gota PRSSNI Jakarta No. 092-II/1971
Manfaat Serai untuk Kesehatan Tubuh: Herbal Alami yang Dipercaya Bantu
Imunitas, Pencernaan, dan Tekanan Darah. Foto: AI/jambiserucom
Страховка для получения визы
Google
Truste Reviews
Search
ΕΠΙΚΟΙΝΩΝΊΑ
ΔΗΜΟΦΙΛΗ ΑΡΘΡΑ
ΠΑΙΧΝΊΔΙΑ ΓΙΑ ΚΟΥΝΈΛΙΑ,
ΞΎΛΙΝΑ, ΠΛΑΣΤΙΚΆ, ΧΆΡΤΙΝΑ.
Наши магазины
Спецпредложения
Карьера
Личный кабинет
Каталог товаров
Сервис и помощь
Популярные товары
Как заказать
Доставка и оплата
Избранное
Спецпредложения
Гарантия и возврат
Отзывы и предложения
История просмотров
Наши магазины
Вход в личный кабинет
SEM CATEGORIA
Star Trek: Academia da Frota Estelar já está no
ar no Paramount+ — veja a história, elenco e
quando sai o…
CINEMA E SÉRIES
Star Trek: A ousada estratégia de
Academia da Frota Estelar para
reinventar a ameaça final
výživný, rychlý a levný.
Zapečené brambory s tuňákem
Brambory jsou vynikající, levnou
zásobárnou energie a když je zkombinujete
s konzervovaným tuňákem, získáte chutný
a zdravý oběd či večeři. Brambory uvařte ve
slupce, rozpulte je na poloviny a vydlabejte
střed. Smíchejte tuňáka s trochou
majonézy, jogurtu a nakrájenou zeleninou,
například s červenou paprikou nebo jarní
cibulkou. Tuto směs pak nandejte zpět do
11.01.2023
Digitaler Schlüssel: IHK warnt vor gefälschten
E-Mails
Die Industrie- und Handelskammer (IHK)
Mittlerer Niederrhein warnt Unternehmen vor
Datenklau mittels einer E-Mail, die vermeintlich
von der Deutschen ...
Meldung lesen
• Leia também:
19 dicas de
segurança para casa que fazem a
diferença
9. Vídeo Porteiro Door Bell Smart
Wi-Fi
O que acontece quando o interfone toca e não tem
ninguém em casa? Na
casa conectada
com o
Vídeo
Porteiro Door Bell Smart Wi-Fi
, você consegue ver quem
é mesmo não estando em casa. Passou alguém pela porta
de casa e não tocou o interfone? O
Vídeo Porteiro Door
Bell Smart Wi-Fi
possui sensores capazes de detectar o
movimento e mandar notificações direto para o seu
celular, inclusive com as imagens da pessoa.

──────────

### TASK INSTRUCTIONS
Reproduce exactly the stretch of the material above that starts at the line with "například s červenou paprikou nebo jarní" and ends at the line with "19 dicas de", both included, and nothing else.

### WRITTEN RESPONSE
například s červenou paprikou nebo jarní
cibulkou. Tuto směs pak nandejte zpět do
11.01.2023
Digitaler Schlüssel: IHK warnt vor gefälschten
E-Mails
Die Industrie- und Handelskammer (IHK)
Mittlerer Niederrhein warnt Unternehmen vor
Datenklau mittels einer E-Mail, die vermeintlich
von der Deutschen ...
Meldung lesen
• Leia também:
19 dicas de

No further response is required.